- **YOUR ASSIGNMENT**
Below are records; count the lines in them that hold "list" and give only the count.

- **AVAILABLE RECORDS**
--- START ---

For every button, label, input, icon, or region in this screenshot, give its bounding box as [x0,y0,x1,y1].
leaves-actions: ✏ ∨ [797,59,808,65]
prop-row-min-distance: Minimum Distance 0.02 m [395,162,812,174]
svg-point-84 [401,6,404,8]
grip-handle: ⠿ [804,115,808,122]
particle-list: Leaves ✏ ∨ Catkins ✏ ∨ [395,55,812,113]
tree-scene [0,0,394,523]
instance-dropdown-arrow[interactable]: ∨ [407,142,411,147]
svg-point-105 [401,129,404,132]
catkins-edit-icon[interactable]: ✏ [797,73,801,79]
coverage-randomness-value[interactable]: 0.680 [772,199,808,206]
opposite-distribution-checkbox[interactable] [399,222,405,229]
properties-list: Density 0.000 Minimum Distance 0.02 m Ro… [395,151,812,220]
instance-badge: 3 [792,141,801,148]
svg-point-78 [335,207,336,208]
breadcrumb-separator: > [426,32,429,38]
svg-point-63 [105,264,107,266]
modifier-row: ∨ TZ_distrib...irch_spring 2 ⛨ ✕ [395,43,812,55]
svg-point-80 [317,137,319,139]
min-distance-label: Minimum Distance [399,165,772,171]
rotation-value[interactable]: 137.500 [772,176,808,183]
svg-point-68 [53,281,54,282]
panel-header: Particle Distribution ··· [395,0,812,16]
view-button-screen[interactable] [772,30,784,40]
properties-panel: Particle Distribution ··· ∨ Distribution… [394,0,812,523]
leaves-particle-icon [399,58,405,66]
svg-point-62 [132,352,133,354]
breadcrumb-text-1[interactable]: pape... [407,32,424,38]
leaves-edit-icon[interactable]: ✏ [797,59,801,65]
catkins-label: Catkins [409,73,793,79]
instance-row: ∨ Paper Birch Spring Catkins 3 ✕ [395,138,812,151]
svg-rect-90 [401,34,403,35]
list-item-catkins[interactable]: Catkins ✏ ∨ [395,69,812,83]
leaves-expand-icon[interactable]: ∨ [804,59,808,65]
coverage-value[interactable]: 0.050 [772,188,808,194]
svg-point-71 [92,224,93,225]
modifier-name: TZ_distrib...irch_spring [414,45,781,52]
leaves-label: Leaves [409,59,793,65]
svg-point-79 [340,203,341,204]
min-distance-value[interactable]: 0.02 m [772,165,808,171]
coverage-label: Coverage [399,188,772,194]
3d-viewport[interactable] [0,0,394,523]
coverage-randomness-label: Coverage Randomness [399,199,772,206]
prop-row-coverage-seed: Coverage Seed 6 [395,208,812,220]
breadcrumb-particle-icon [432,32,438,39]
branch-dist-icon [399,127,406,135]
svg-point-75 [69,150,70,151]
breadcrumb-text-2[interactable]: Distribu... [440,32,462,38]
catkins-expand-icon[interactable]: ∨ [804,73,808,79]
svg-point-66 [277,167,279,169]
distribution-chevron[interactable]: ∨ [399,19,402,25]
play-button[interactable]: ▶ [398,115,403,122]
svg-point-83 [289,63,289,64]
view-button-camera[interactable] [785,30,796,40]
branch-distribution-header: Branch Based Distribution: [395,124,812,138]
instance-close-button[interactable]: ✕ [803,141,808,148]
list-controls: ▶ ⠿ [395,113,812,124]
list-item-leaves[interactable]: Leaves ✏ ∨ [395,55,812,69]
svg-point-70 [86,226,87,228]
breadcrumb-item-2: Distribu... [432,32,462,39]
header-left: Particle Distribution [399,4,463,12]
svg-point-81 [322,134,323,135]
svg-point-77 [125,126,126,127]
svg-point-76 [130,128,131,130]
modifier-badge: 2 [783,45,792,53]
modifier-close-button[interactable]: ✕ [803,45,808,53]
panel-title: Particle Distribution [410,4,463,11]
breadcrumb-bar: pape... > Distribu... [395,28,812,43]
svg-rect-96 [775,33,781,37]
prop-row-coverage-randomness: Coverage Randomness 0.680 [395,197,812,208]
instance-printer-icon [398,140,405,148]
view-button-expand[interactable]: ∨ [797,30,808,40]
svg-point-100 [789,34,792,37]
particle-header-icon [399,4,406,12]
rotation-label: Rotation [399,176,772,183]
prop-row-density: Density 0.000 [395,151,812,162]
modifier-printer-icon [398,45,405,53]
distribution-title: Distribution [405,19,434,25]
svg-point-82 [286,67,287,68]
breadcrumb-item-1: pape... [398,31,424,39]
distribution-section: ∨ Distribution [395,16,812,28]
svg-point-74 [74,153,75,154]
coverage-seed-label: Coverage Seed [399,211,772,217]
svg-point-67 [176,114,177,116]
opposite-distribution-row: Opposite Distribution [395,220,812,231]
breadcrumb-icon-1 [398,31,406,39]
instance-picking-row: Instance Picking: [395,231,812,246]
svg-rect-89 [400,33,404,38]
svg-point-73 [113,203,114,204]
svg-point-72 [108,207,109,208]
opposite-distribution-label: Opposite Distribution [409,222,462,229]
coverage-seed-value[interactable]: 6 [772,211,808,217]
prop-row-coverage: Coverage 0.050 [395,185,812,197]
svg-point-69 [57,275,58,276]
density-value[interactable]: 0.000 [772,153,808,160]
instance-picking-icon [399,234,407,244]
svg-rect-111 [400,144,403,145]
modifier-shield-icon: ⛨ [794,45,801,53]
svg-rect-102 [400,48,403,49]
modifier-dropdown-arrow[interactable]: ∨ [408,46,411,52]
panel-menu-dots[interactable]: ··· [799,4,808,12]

--- END ---

- **YOUR RESPONSE**
5